Apr 12, 2010

Wake-up call

Recently published research strengthens the claim that mobile-phone use could cause a global brain cancer epidemic, with Hong Kong likely to suffer more than most

Daniel Jeffreys and Mark Footer
Updated on Apr 11, 2010

Chris Newman was a successful neurologist with three young children when he first met Joanne Suder, a lawyer based in Baltimore, on the east coast of the United States. The tall, handsome, blue-eyed doctor loved running and was regarded by colleagues as a gifted physician. He started out as Suder's client and then became her friend, but now he's dead and she is left to mourn his memory with a mixture of sadness and anger.

"Dr Newman died of a brain tumour and his cellphone use caused the cancer," says Suder, who has now reviewed more than 200 similar cases in the US. "Chris had nine years of documented heavy cellphone use and the tumour that killed him was located in the exact anatomical location where the radiation from his cellphone entered his skull."

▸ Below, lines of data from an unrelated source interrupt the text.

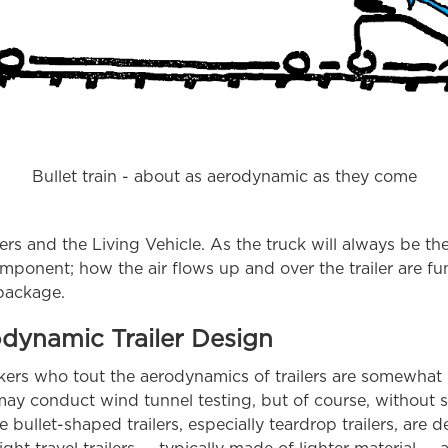
Bullet train - about as aerodynamic as they come
ilers and the Living Vehicle. As the truck will always be th
omponent; how the air flows up and over the trailer are f
 package.
odynamic Trailer Design
makers who tout the aerodynamics of trailers are somewha
may conduct wind tunnel testing, but of course, without s
 bullet-shaped trailers, especially teardrop trailers, are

Unlike Hong Kong, the US has aggressive product liability legislation and Suder has taken on six more clients like Newman. Their cases are being heard in the District of Columbia, where the US Congress sits and the mobile-phone industry has spent hundreds of millions of dollars to battle similar cases, as well as any attempt to put health warnings on the devices. Suder knows she faces overwhelming odds but she has taken the cases in part to honour Newman's memory.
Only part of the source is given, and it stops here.